President Moon Jae-in (R) shakes hands with Chinese Foreign Minister Wang Yi during the latter's courtesy call on Moon at the presidential office Cheong Wa Dae in Seoul on Nov. 26, 2020. (Yonhap)

President Moon Jae-in (R) shakes hands with Chinese Foreign Minister Wang Yi during the latter’s courtesy call on Moon at the presidential office Cheong Wa Dae in Seoul on Nov. 26, 2020. (Yonhap)

Moon said that his administration won’t let up on efforts for enduring peace on the peninsula, despite stalled inter-Korean dialogue and a protracted deadlock in nuclear negotiations between Washington and Pyongyang.

In talks with Kang on the same day, Wang touted the “robustness” and “vitality” of his country’s relations with South Korea, stressing his trip here, despite COVID-19, illustrates how much Beijing values the bilateral partnership.

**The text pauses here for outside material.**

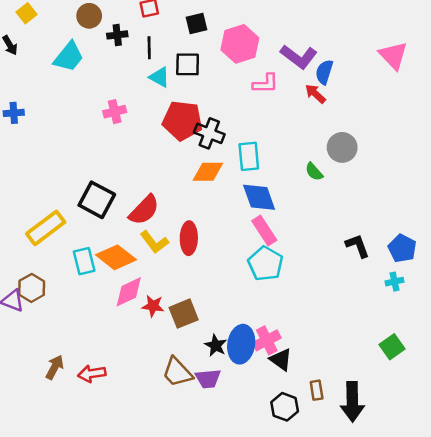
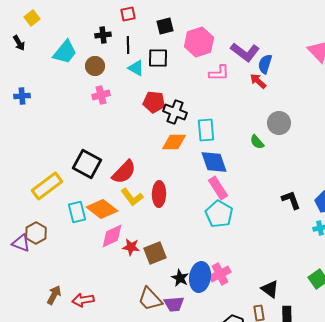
brown circle: (89, 16) -> (95, 66), moved
red pentagon: (182, 121) -> (154, 102), size x0.7
black triangle: (281, 360) -> (270, 289), moved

“Having endured the ordeal of COVID-19, the bilateral relations are now showing robustness and the appearance of greater vitality,” he added.

A heightened Sino-U.S. rivalry over trade, technological leadership and security is expected to continue under the incoming Biden administration.

Seoul has been striving to map out a coherent diplomatic strategy to steer clear of great power geopolitical competition while seeking to maintain its decadeslong alliance with Washington and economic partnership with Beijing.